Charlotte: Wow this is realllly different to what I usually write. There is no romance, just psychological angst. This all spans from a dream I had... :)

Sasuke: You dream of this?... Freak.

Charlotte: Anyway I dreamed of a scenario when Itachi and Sasuke face off for the final time and Sasuke learns the 'truth.' It's really AU because the story of the massacre had been rewritten like I would have made it ^_^

I know some people won't like this because a) It's definitely not Cannon b) It's quite dark and psychological

Read and tell me your thoughts.

Sasuke's POV xxxx_ -Sasuke speaks _ xxxxx **-Itachi speaks** xxxx - Fugaku speaks  xxxx / Flashback /

* * *

Truth of the Massacre

You're superior.

I've always known it, mother and father praised it and I worshipped it.

The person I always wanted to be.

You're the man I've hated more then any other for as long as I can remember.

The Snake comes a close second but you'll always be the biggest monster in my book.

Even now, I've finally tracked you down. I could kill you if I wanted to.

And I want to more then anything.

But it's different, you're standing in front of me in this large clearing.

Your garish cloak whipping in the breeze, your ponytail following suit.

The smugness is still visible.

The Pride.

The Pity?

I've never seen that emotion on your pale face before, your eyes suddenly sad.

How dare you pity me, I'm the superior one now.

-Brother

Your voice conveys your new emotion, you sound tired and stressed.

But pity and sympathy aren't a good look on you. You're more broken then I've ever seen.

_-Itachi_

This isn't right, you're meant to be …. I should take this chance to strike.

But my body won't move, you've got something to say.

Something big.

Something big enough to tear the perfect mask from your face and shatter it into pieces.

I find myself losing my breath, it's coming out shorter and shorter.

Something inside me tells me to run, it sounds like a younger version of myself.

My inner child is scared.

This child who I locked away when I gazed upon the bloody remains of my family.
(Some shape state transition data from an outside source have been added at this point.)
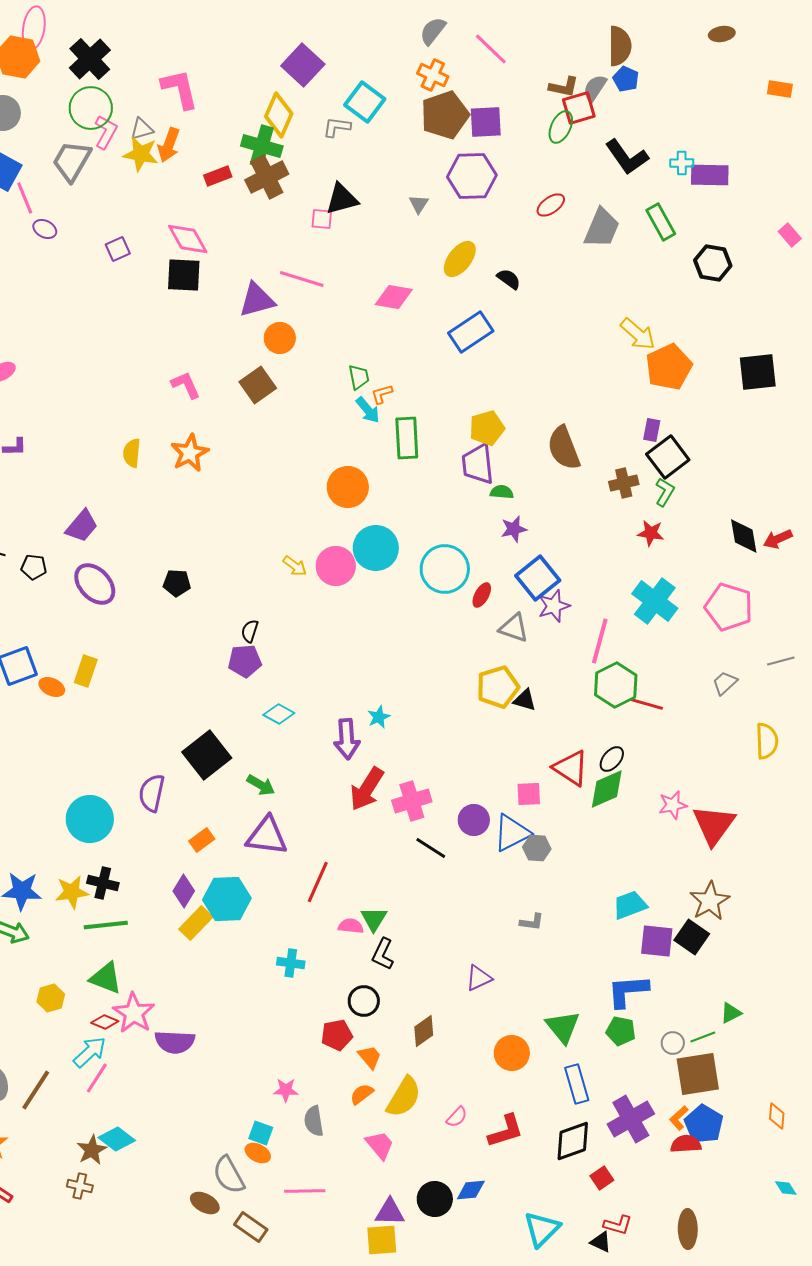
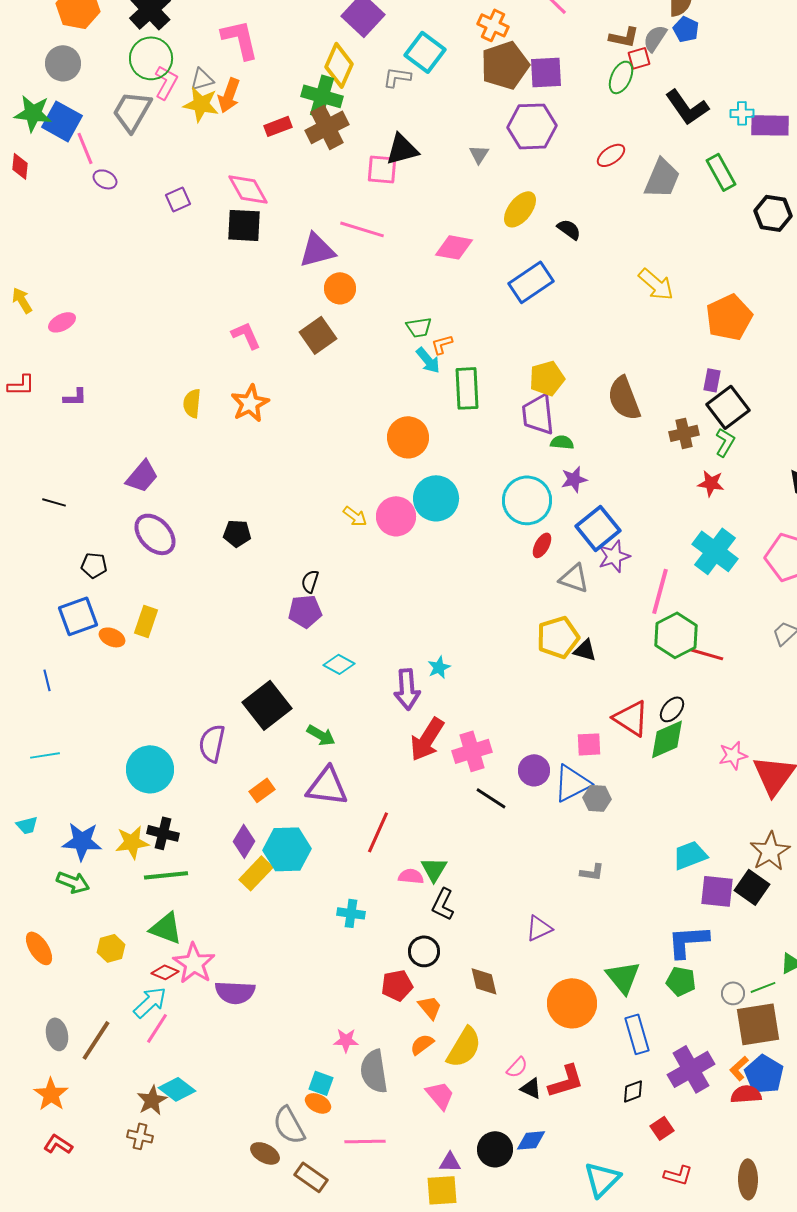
red square: (579, 108) -> (639, 58), size x0.7
pink square: (322, 219) -> (382, 169), size x1.4
yellow arrow: (638, 334) -> (656, 284), moved
green trapezoid: (359, 377) -> (419, 327), turned 92
black pentagon: (34, 567) -> (94, 565), moved
cyan circle: (445, 569) -> (527, 500), moved
brown diamond: (424, 1031) -> (484, 981), turned -68
orange circle: (512, 1053) -> (572, 1003), size x1.4
gray semicircle: (314, 1121) -> (374, 1071), size x1.4
black diamond: (573, 1141) -> (633, 1091), size x0.6
purple triangle: (390, 1212) -> (450, 1162), size x0.7
black triangle: (601, 1242) -> (531, 1088), moved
I want to listen, to obey but some part of me wants to stay.

My own smug persona.

I want to see what's got you so rattled.

What's been eating away at you until you stand before me like this?

I'm drowning in the pleasure of seeing you, my perfect paragon so ruined.

**-It's time you knew the truth**

Truth? What truth?

You wouldn't know truth if it came up and slit your throat.

I remain silent, a sign for you to continue but you don't.

I don't think I'll like this 'truth'.

The inner child in me is screaming at me to run.

Shush I am not scared of him or any lies he may spit.

The child doesn't seem comforted but that's not my priority right now.

_-Truth? What truth might that be?_

You're not shocked by the malice in my voice, your eyes grow sadder.

I should be killing you, avenging our family but I …..

**-You won't like it. In fact you'll deny it.**

That sentence stunned me.

Deny it? What would I deny?

_-I rarely like anything that you say_

You smirk at me, Finally some normality.

I try to latch onto it, to focus on it instead of the heavy atmosphere.

But it's gone again before I can ever try.

**-You think you're a survivor. That I left you alive but you're wrong.**

I don't how to answer. I'm alive aren't I?

Yes I am, there is no doubt. I breathe and I bleed.

_-Elaborate_

You're being vague, I don't know whether it's on purpose or not.

Your eyes are cold again, pity erased and determination taking it's place.

**-I didn't spare you.**

An accomplice? But I saw no one else.

Every night it's been replayed over and over in my head.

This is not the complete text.